Карасава давно уже делал им знаки рукой, но ни Коно, ни Такэо не обращали на него внимания. Не выдержав, он двинулся в их сторону. Андо тем временем отошёл к скамейке, на которой Тамэдзиро и Катакири играли в шахматы, и стал наблюдать за сражением.
Карасава был выше Нихэя и шире его в плечах, его мощный торс казался вырубленным из дерева. Длинные, торчащие какими-то странными пучками волосы падали на плечи, напоминая мокрую швабру. На глаза свисала чёлка, и невозможно было понять, что они выражают. Белое, с тонкими чертами лицо в целом производило отталкивающее впечатление. Такэо случалось разговаривать с ним из камеры по «голосовой почте», но он никогда не видел его вблизи. Только однажды, три года назад, ещё до того, как Карасаву, как особо опасного субъекта, удалили из нулевой зоны, они как-то встречались на очередном кинопросмотре.
— Это ты Кусумото? Хочу задать тебе пару вопросов, — обратился к нему Карасава.
— О чём?

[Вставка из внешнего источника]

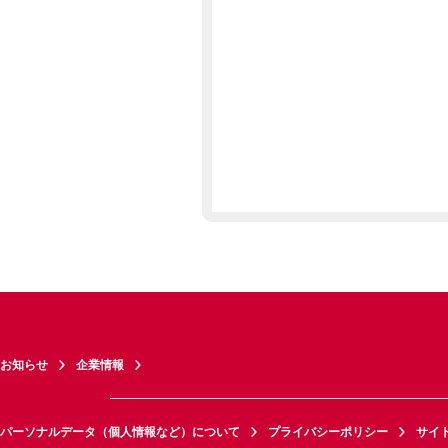
お知らせ
企業情報
パーソナルデータ（個人情報など）について
プライバシーポリシー
サイ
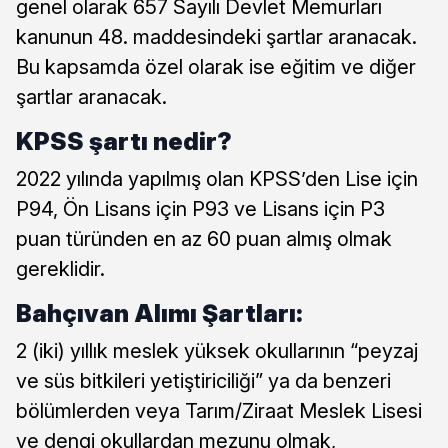
genel olarak 657 Sayılı Devlet Memurları
kanunun 48. maddesindeki şartlar aranacak.
Bu kapsamda özel olarak ise eğitim ve diğer
şartlar aranacak.
KPSS şartı nedir?
2022 yılında yapılmış olan KPSS’den Lise için
P94, Ön Lisans için P93 ve Lisans için P3
puan türünden en az 60 puan almış olmak
gereklidir.
Bahçıvan Alımı Şartları:
2 (iki) yıllık meslek yüksek okullarının “peyzaj
ve süs bitkileri yetiştiriciliği” ya da benzeri
bölümlerden veya Tarım/Ziraat Meslek Lisesi
ve dengi okullardan mezunu olmak,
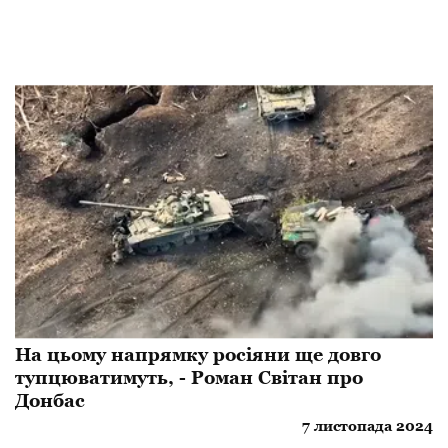
На цьому напрямку росіяни ще довго
тупцюватимуть, - Роман Світан про
Донбас
7 листопада 2024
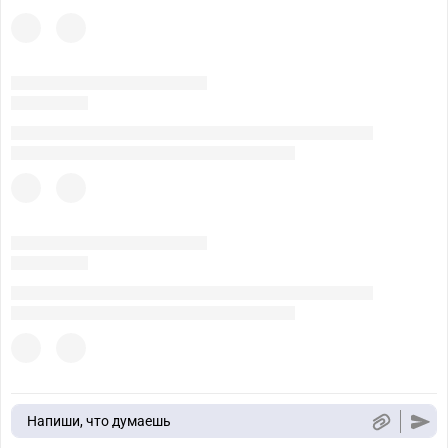
Напиши, что думаешь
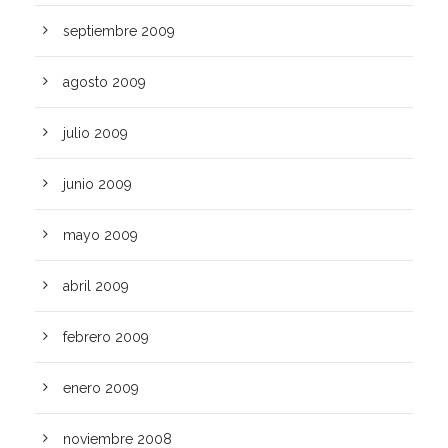
septiembre 2009
agosto 2009
julio 2009
junio 2009
mayo 2009
abril 2009
febrero 2009
enero 2009
noviembre 2008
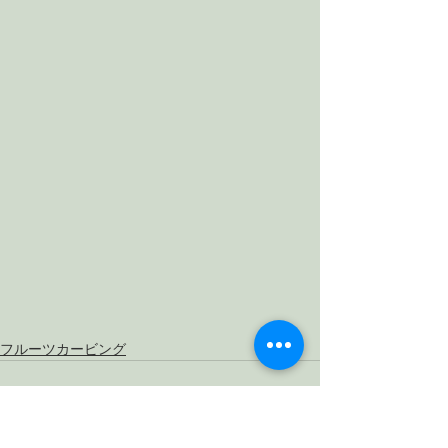
フルーツカービング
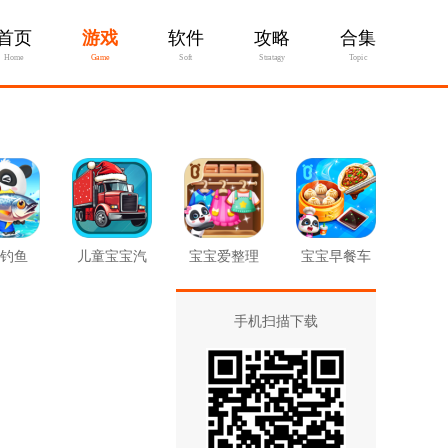
首页
游戏
软件
攻略
合集
Home
Game
Soft
Stratagy
Topic
钓鱼
儿童宝宝汽
宝宝爱整理
宝宝早餐车
车拼图
手机扫描下载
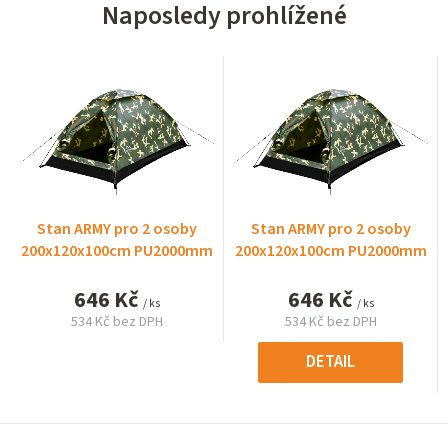
Naposledy prohlížené
Stan ARMY pro 2 osoby
Stan ARMY pro 2 osoby
200x120x100cm PU2000mm
200x120x100cm PU2000mm
646 Kč
646 Kč
/ ks
/ ks
534 Kč bez DPH
534 Kč bez DPH
Měrná
Měrná
cena:
cena:
DETAIL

Тут у нас с Коно как раз развернулась острая дискуссия, в которой я потерпел поражение.
— Что такое загробный мир, вот о чём, — поспешно, как солдат, вдруг вспомнивший о своём долге, вставил Коно.
— Нет-нет, — Откинув, словно занавеску, волосы с лица, Карасава остановил Коно властным взглядом. — Это, конечно, тоже, но сейчас мне хотелось бы поговорить о Воскресении Христовом.